# Trace Minerals



## TJH (Mar 23, 2014)

Are any of you guys' having trouble finding trace minerals? My friend at the coop said he could not get them anymore, he figures the EPA is trying to get them phased out. All I know is I'm having a hard time finding them.

T.J.


----------



## Tim/South (Dec 12, 2011)

Post Edited. Did not check the topic section before replying.


----------



## TJH (Mar 23, 2014)

I must apologize, I've really got to stop making post when I'm dog tired. What I meant was soil applied.


----------



## Tim/South (Dec 12, 2011)

TJH said:


> I must apologize, I've really got to stop making post when I'm dog tired. What I meant was soil applied.

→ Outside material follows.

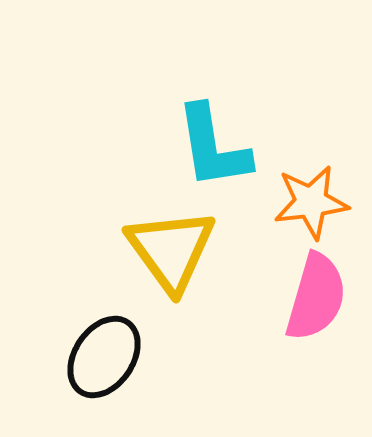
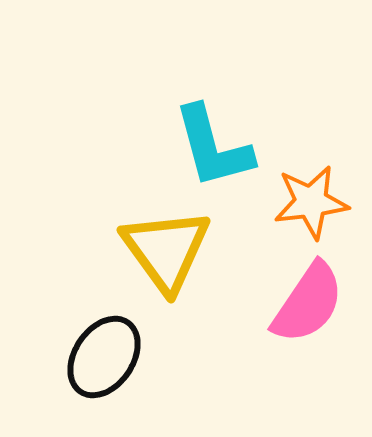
cyan L-shape: rotated 6 degrees counterclockwise
yellow triangle: moved 5 px left
pink semicircle: moved 8 px left, 6 px down; rotated 18 degrees clockwise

No need to apologize. I was the one who did not look to see what section your post was under.

I always click on New Content and go from there. Have had cows on the brain lately.


----------



## Grateful11 (Apr 5, 2009)

Are you talking about 50# Trace Mineral Blocks?


----------



## Hugh (Sep 23, 2013)

This outfit can make a blend for you and coat the fertilizer pellets with the trace minerals you need. They also deliver.

Wilber Ellis

407 W 4th St

Sedgwick, KS 67135
(316) 772-5292


----------